ANSI S1.40-1984 (R 2001), “American National Standard Specification for Acoustical Calibrators”
ANSI S3.1-1999 (R 2003), “American National Standard Maximum Permissible Ambient Noise Levels for Audiometric Test Rooms”
ANSI S3.6-1996 “American National Standard Specification for Audiometers”
ANSI S3.13-1987 (R 2002), “American National Standard Mechanical Coupler for Measurement of Bone Vibrators”
ANSI S3.21-1978 (R 1997), “American National Standard Method for Manual Pure-Tone Threshold Audiometry”
ANSI S3.39-1987 (R 2002), “American National Standard Specifications for Instruments to Measure Aural Acoustic Impedance and Admittance (Aural Acoustic Immittance)”
ANSI S3.42-1992 (R 2002), “American National Standard Testing Hearing Aids with a Broad-Band Noise Signal”
Calibration Standards for Portable Audiometers
As any audiologist or clinician working in the field of hearing healthcare knows, in order to yield accurate results, any audiometer requires calibration at various intervals, as prescribed by the relevant country’s standards for audiology.
South African National Standard (SANS) 10154-1 requires that a stationary audiometer that does not leave the location where it was originally calibrated must be calibrated once a year. A mobile audiometer, however, must be calibrated every three months. According to SANS, portable audiometers (such as the Kuduwave) require annual calibration.
“Unfortunately, the perception persists that the Kuduwave is a mobile audiometer that requires three-monthly calibration,” says Dr Koekemoer. “Inspectors often ask Kuduwave owners for calibration certificates, incorrectly assuming that it is a mobile audiometer. By law, the Kuduwave only requires annual calibration.”
Calibrating the Kuduwave in Space
What would the calibration standards be for the specially adapted Kuduwave portable audiometers currently used by astronauts to conduct self-testing aboard the International Space Station?
“By law, you have to comply with the standards for your country,” says Dr Koekemoer. So if you are calibrating your portable audiometer according to Occupational Safety and Health Administration (OSHA) standards in the USA, it will have to be done once a year. However, NASA is a research institute, so they test for calibration according to their own standards, which is lawful and allowed.”
Calibrating the Kuduwave Boothless Portable Audiometer
If the calibration interval standards for portable audiometers such as the Kuduwave is annual, what would be the procedure for having a Kuduwave calibrated? “When it’s almost time for your Kuduwave’s annual calibration service, an automatic message will pop up on your computer screen to remind you,” says Scotland. “Once an appointment has been made, our client simply couriers their Kuduwave audiometer to our head office in Johannesburg, where one of our qualified technicians will manually calibrate the device.”
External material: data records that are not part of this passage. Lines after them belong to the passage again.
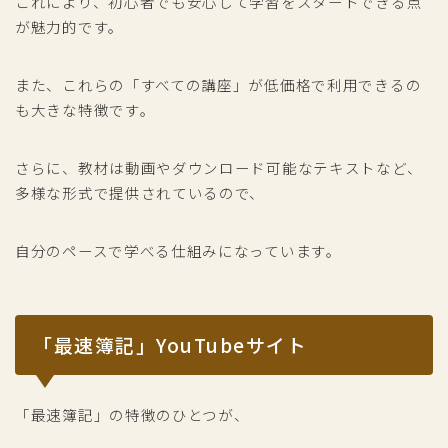
これにより、初心者でも安心して学習をスタートできる点
が魅力的です。
また、これらの「すべての講座」が低価格で利用できるの
も大きな特徴です。
さらに、教材は動画やダウンロード可能なテキストなど、
多様な形式で提供されているので、
自分のペースで学べる仕組みになっています。
「最速簿記」YouTubeサイト
「最速簿記」の特徴のひとつが、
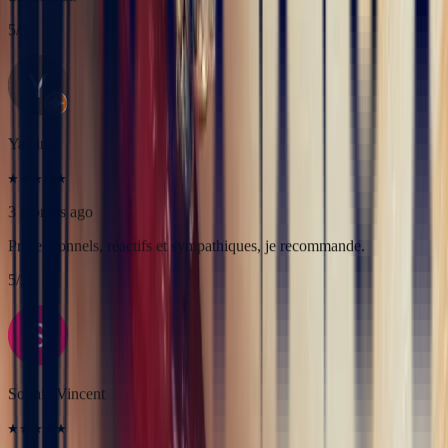
3 months ago
Professionnels, réactifs et sympathiques, je recommande.
5
/5
Sophie Vincent
5 months ago
J'ai contacté la bijouterie Bonnot car je souhaitais un saphir
Padparadscha, qui est assez rare. Toute la transaction a été faite à
distance et s'est très bien passée. Ils sont très professionnels, à
l'écoute et très sympathiques. J'ai reçu ma bague et elle correspond
tout à fait à ma demande. Merci beaucoup 😋
5
/5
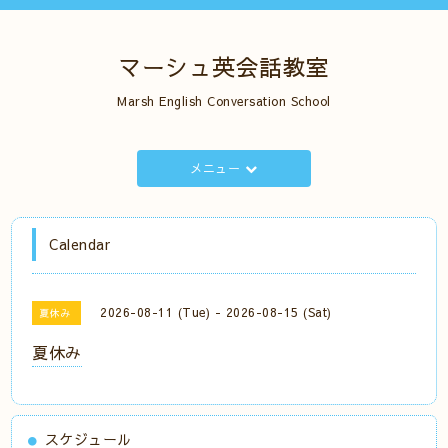
マーシュ英会話教室
Marsh English Conversation School
メニュー
Calendar
2026-08-11 (Tue) - 2026-08-15 (Sat)
夏休み
夏休み
スケジュール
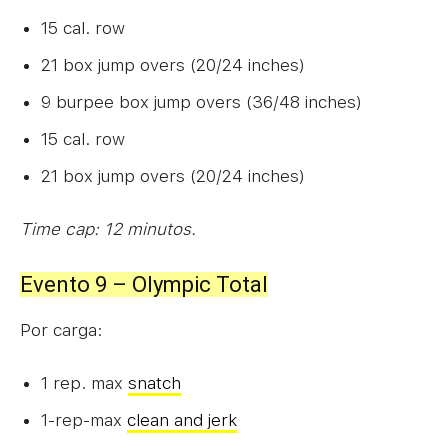
15 cal. row
21 box jump overs (20/24 inches)
9 burpee box jump overs (36/48 inches)
15 cal. row
21 box jump overs (20/24 inches)
Time cap: 12 minutos.
Evento 9 – Olympic Total
Por carga:
1 rep. max
snatch
1-rep-max
clean and jerk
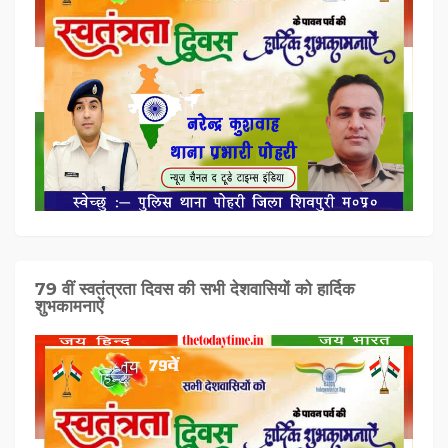
79 वीं स्वतंत्रता दिवस की सभी देशवासियों को हार्दिक
शुभकामनाऐं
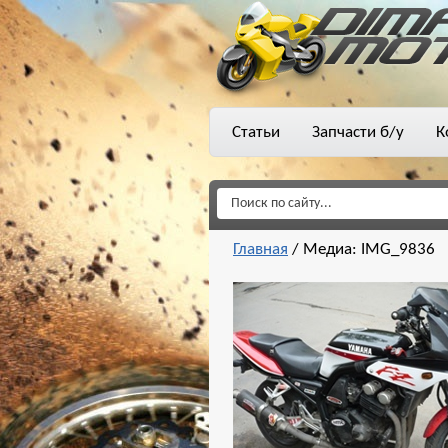
Статьи
Запчасти б/у
К
Главная
/
Медиа: IMG_9836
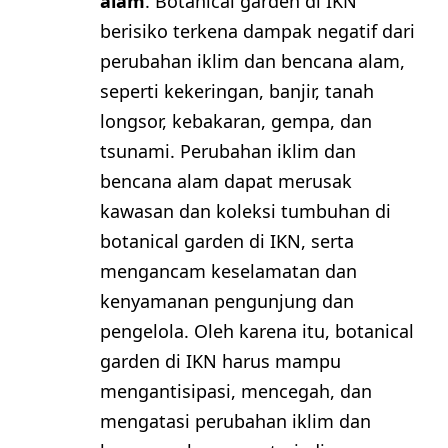
alam
. Botanical garden di IKN
berisiko terkena dampak negatif dari
perubahan iklim dan bencana alam,
seperti kekeringan, banjir, tanah
longsor, kebakaran, gempa, dan
tsunami. Perubahan iklim dan
bencana alam dapat merusak
kawasan dan koleksi tumbuhan di
botanical garden di IKN, serta
mengancam keselamatan dan
kenyamanan pengunjung dan
pengelola. Oleh karena itu, botanical
garden di IKN harus mampu
mengantisipasi, mencegah, dan
mengatasi perubahan iklim dan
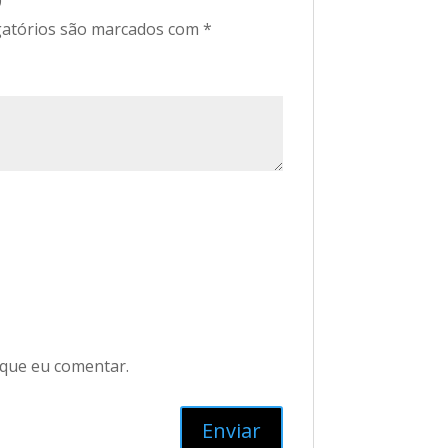
9”
atórios são marcados com
*
 que eu comentar.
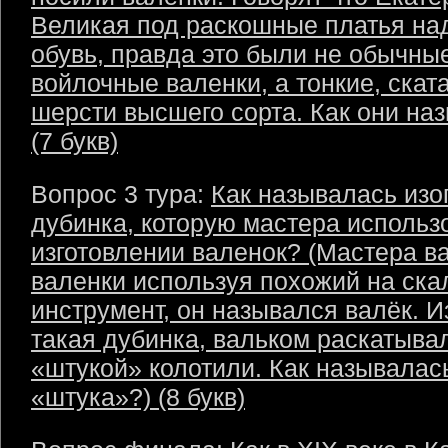
Великая под раскошные платья на
обувь, правда это были не обычны
войлочные валенки, а тонкие, скат
шерсти высшего сорта. Как они на
(7 букв)
Вопрос 3 тура:
Как называлась изо
дубинка, которую мастера использ
изготовлении валенок? (Мастера в
валенки используя похожий на ска
инструмент, он назывался валёк. И
такая дубинка, вальком раскатывал
«штукой» колотили. Как называлас
«штука»?) (8 букв)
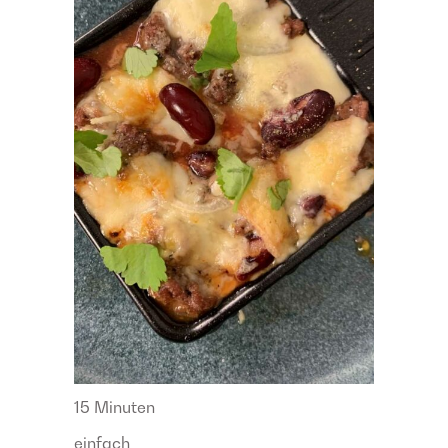
15 Minuten
einfach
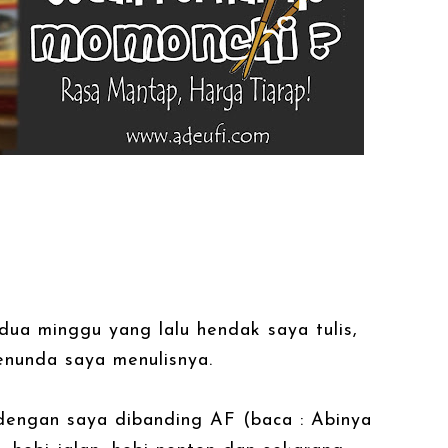
 dua minggu yang lalu hendak saya tulis,
enunda saya menulisnya.
 dengan saya dibanding AF (baca : Abinya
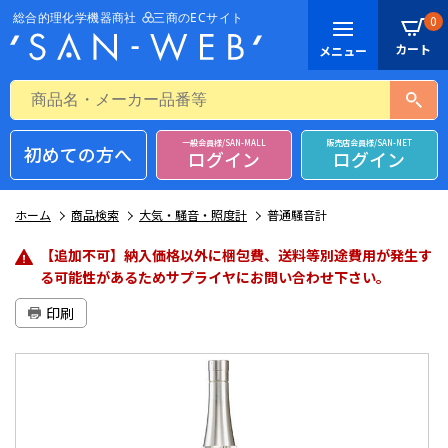
0
一般会員様/SAN-MALL
販売店会員様/SAN-NET
初めての方へ
ログイン
ログイン
ホーム
商品検索
大気・騒音・照度計
普通騒音計
【追加不可】納入価格以外に梱包費、送料等別途費用が発生す
る可能性があるためサプライヤにお問い合わせ下さい。
印刷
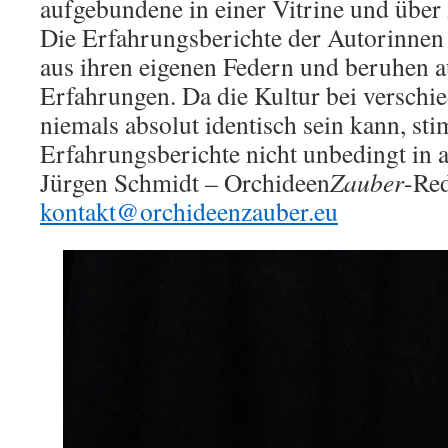
aufgebundene in einer Vitrine und über
Die Erfahrungsberichte der Autorinne
aus ihren eigenen Federn und beruhen a
Erfahrungen. Da die Kultur bei verschi
niemals absolut identisch sein kann, st
Erfahrungsberichte nicht unbedingt in a
Jürgen Schmidt – Orchideen
Zauber
-Red
kontakt@orchideenzauber.eu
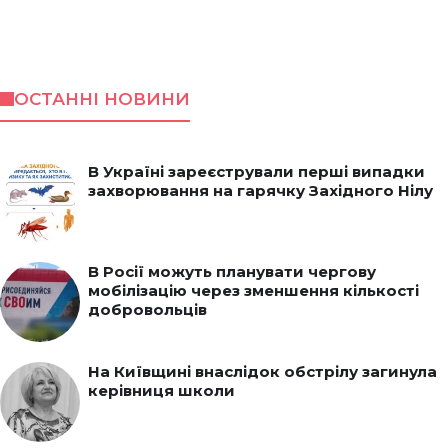
ОСТАННІ НОВИНИ
В Україні зареєстрували перші випадки
захворювання на гарячку Західного Нілу
В Росії можуть планувати чергову
мобілізацію через зменшення кількості
добровольців
На Київщині внаслідок обстрілу загинула
керівниця школи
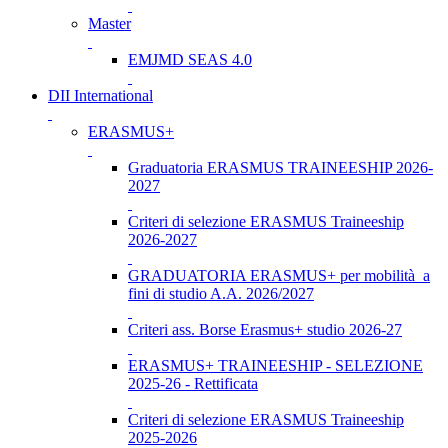
Master
EMJMD SEAS 4.0
DII International
ERASMUS+
Graduatoria ERASMUS TRAINEESHIP 2026-
2027
Criteri di selezione ERASMUS Traineeship
2026-2027
GRADUATORIA ERASMUS+ per mobilità a
fini di studio A.A. 2026/2027
Criteri ass. Borse Erasmus+ studio 2026-27
ERASMUS+ TRAINEESHIP - SELEZIONE
2025-26 - Rettificata
Criteri di selezione ERASMUS Traineeship
2025-2026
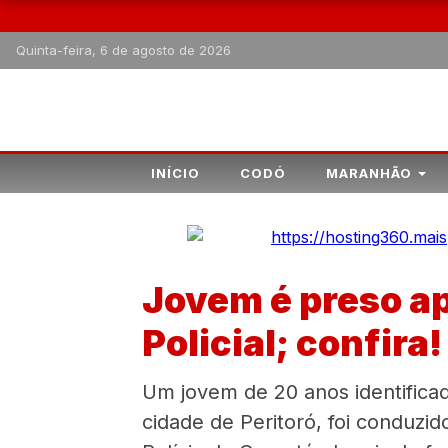
Quinta-feira, 6 de agosto de 2026
INÍCIO
CODÓ
MARANHÃO
Jovem é preso ap
Policial; confira!
Um jovem de 20 anos identifica
cidade de Peritoró, foi conduzid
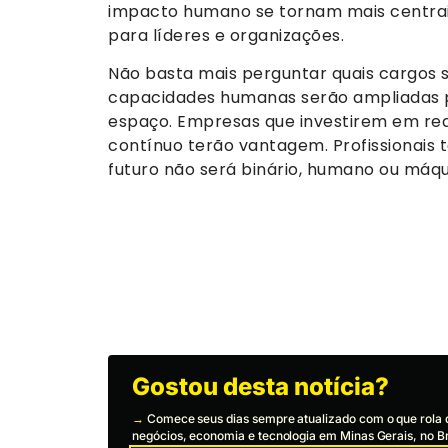
impacto humano se tornam mais centrai
para líderes e organizações.
Não basta mais perguntar quais cargos s
capacidades humanas serão ampliadas p
espaço. Empresas que investirem em requa
contínuo terão vantagem. Profissionais
futuro não será binário, humano ou máq
Gostou desta notícia?
→
Comece seus dias sempre atualizado com o que rola 
negócios, economia e tecnologia em Minas Gerais, no Br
Once calibration has been completed, the device is couriered back to the client. Including shipping time, the entire process usually takes about two to three days.
Calibrating a Kuduwave When Living Abroad
“Regarding overseas clients, there are calibrators who can calibrate our Kuduwave devices in just about every country where they are used,” says Dr Koekemoer. “But going this route often causes frustration, as calibrators sometimes incorrectly calibrate clients’ Kuduwave devices.”
As the manufacturer, we still recommend that clients send their devices in to us for calibration via courier, even from abroad. This will eliminate the chance of problems popping up post-calibration.